_Data for this task_
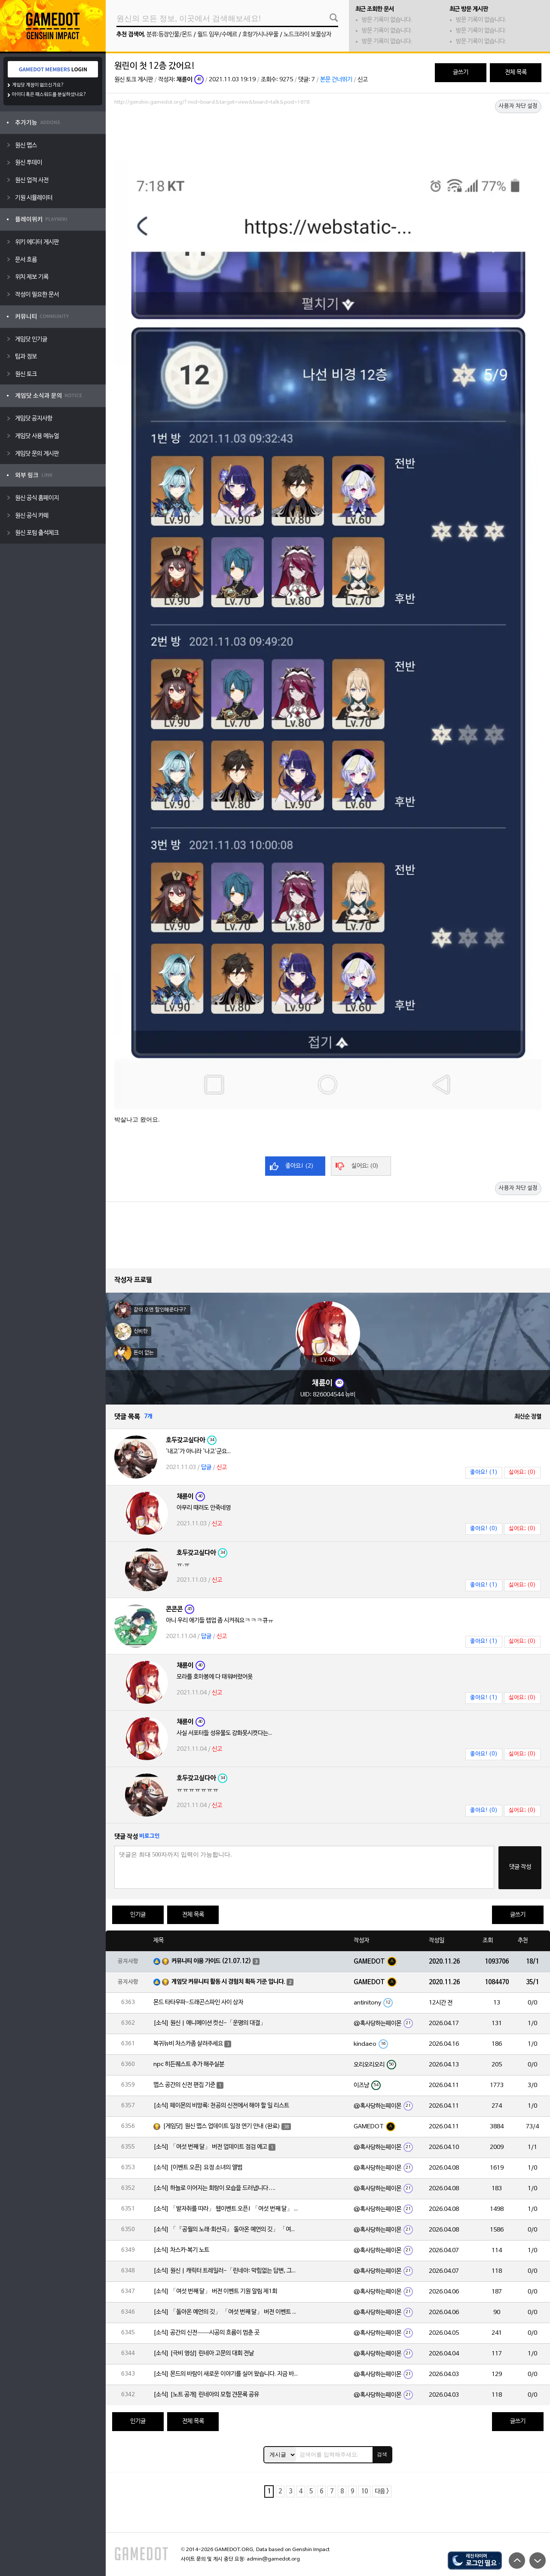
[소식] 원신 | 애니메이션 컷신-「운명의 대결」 (209, 2023)
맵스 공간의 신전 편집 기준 (184, 2085)
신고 (363, 80)
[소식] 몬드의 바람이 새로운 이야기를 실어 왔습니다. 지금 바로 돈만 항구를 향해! (226, 2374)
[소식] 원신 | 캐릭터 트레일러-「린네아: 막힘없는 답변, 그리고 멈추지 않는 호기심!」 (226, 2271)
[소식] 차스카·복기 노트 (181, 2250)
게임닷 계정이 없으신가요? (38, 85)
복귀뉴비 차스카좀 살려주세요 (188, 2044)
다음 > (382, 2491)
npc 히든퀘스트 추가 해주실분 (188, 2064)
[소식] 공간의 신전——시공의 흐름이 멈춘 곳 (206, 2333)
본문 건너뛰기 (336, 80)
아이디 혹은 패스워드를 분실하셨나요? (49, 94)
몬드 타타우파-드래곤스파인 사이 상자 (198, 2002)
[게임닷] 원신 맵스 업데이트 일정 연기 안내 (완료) (221, 2126)
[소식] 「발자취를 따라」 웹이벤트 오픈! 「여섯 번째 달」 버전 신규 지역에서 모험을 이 (226, 2209)
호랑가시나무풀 (260, 34)
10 (364, 2491)
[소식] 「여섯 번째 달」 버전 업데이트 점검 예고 (210, 2147)
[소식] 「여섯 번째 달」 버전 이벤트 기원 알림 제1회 (215, 2291)
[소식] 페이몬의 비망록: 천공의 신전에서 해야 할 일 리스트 (221, 2106)
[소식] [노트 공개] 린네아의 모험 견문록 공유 (206, 2395)
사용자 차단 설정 (518, 106)
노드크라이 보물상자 (307, 34)
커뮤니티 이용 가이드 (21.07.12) (211, 1961)
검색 (382, 2454)
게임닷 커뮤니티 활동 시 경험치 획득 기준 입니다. (228, 1982)
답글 (206, 1467)
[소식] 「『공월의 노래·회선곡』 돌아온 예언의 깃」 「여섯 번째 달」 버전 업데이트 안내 (226, 2229)
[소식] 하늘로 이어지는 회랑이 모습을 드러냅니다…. (214, 2188)
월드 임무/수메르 (217, 34)
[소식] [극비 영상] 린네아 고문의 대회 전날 (203, 2353)
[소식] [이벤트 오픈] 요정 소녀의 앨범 (197, 2167)
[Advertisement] (327, 132)
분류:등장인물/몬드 (169, 34)
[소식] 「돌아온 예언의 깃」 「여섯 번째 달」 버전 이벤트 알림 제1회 (226, 2312)
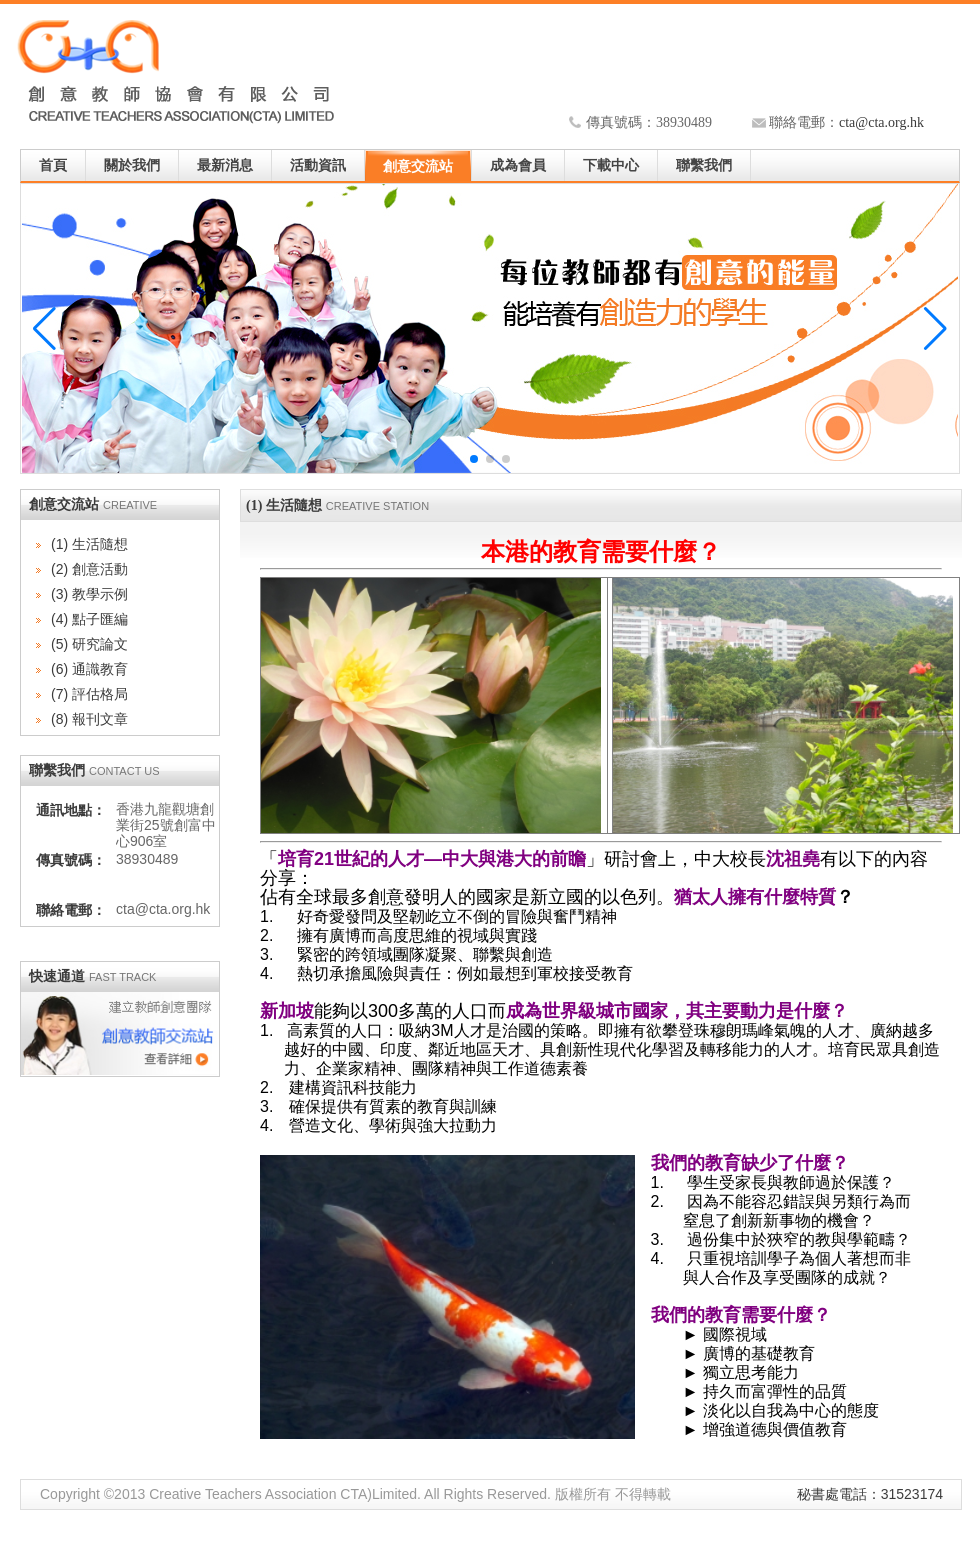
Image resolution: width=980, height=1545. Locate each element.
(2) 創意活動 (89, 569)
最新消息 (225, 165)
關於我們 (132, 165)
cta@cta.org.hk (881, 122)
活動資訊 (318, 165)
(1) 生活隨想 (89, 544)
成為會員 (518, 165)
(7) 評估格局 (89, 694)
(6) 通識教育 (89, 669)
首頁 (53, 165)
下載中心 (611, 165)
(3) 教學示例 (89, 594)
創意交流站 (418, 166)
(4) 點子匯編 (89, 619)
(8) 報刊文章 (89, 719)
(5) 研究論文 (89, 644)
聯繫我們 (704, 165)
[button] (935, 329)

_About this task_
Take the line with "[소식] 공간의 신전——시공의 흐름이 멈춘 곳 (206, 2333)" and every line after it through the end of the data, and write only them out exactly, leaving out the pictures.

_Answer_
[소식] 공간의 신전——시공의 흐름이 멈춘 곳 (206, 2333)
본문 건너뛰기 (336, 80)
아이디 혹은 패스워드를 분실하셨나요? (49, 94)
몬드 타타우파-드래곤스파인 사이 상자 (198, 2002)
[게임닷] 원신 맵스 업데이트 일정 연기 안내 (완료) (221, 2126)
[소식] 「발자취를 따라」 웹이벤트 오픈! 「여섯 번째 달」 버전 신규 지역에서 모험을 이 (226, 2209)
호랑가시나무풀 (260, 34)
10 (364, 2491)
[소식] 「여섯 번째 달」 버전 업데이트 점검 예고 (210, 2147)
[소식] 「여섯 번째 달」 버전 이벤트 기원 알림 제1회 (215, 2291)
[소식] 페이몬의 비망록: 천공의 신전에서 해야 할 일 리스트 (221, 2106)
[소식] [노트 공개] 린네아의 모험 견문록 공유 (206, 2395)
사용자 차단 설정 (518, 106)
노드크라이 보물상자 (307, 34)
커뮤니티 이용 가이드 (21.07.12) (211, 1961)
검색 (382, 2454)
게임닷 커뮤니티 활동 시 경험치 획득 기준 입니다. (228, 1982)
답글 (206, 1467)
[소식] 「『공월의 노래·회선곡』 돌아온 예언의 깃」 「여섯 번째 달」 버전 업데이트 안내 (226, 2229)
[소식] 하늘로 이어지는 회랑이 모습을 드러냅니다…. (214, 2188)
월드 임무/수메르 (217, 34)
[소식] [극비 영상] 린네아 고문의 대회 전날 (203, 2353)
[소식] [이벤트 오픈] 요정 소녀의 앨범 (197, 2167)
[Advertisement] (327, 132)
분류:등장인물/몬드 (169, 34)
[소식] 「돌아온 예언의 깃」 「여섯 번째 달」 버전 이벤트 알림 제1회 (226, 2312)
Image resolution: width=980, height=1545. Locate each element.
(2) 創意活動 (89, 569)
最新消息 (225, 165)
關於我們 (132, 165)
cta@cta.org.hk (881, 122)
活動資訊 (318, 165)
(1) 生活隨想 (89, 544)
成為會員 (518, 165)
(7) 評估格局 (89, 694)
(6) 通識教育 (89, 669)
首頁 (53, 165)
下載中心 (611, 165)
(3) 教學示例 (89, 594)
創意交流站 (418, 166)
(4) 點子匯編 (89, 619)
(8) 報刊文章 (89, 719)
(5) 研究論文 (89, 644)
聯繫我們 (704, 165)
[button] (935, 329)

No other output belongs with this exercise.